▶ **YOUR OBJECTIVE**:
Please reproduce, exactly and with nothing added, the lines of the material below that run from the one containing "児童相談所とは、0歳から18歳未満までの子供の家庭" to the end.

▶ **DATA SECTION**:

◇ ◇ ◇ ◇

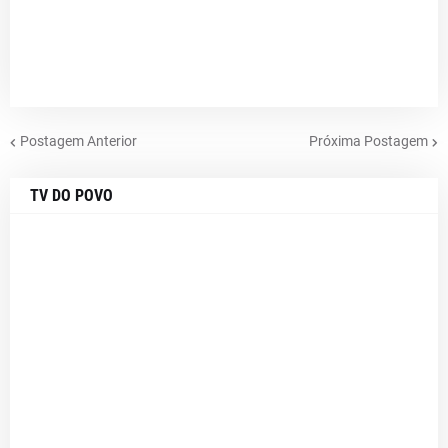
Postagem Anterior
Próxima Postagem
TV DO POVO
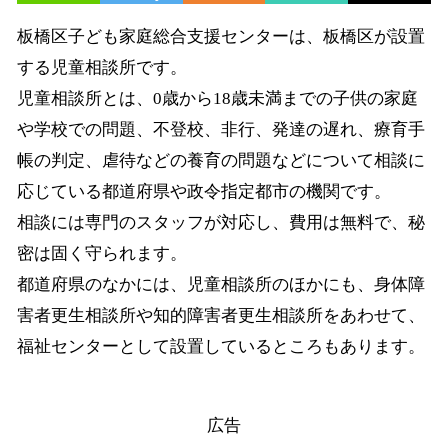
板橋区子ども家庭総合支援センターは、板橋区が設置
する児童相談所です。
児童相談所とは、0歳から18歳未満までの子供の家庭
や学校での問題、不登校、非行、発達の遅れ、療育手
帳の判定、虐待などの養育の問題などについて相談に
応じている都道府県や政令指定都市の機関です。
相談には専門のスタッフが対応し、費用は無料で、秘
密は固く守られます。
都道府県のなかには、児童相談所のほかにも、身体障
害者更生相談所や知的障害者更生相談所をあわせて、
福祉センターとして設置しているところもあります。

◇ ◇ ◇ ◇

▶ **OUTPUT OF THE EXERCISE**:
児童相談所とは、0歳から18歳未満までの子供の家庭
や学校での問題、不登校、非行、発達の遅れ、療育手
帳の判定、虐待などの養育の問題などについて相談に
応じている都道府県や政令指定都市の機関です。
相談には専門のスタッフが対応し、費用は無料で、秘
密は固く守られます。
都道府県のなかには、児童相談所のほかにも、身体障
害者更生相談所や知的障害者更生相談所をあわせて、
福祉センターとして設置しているところもあります。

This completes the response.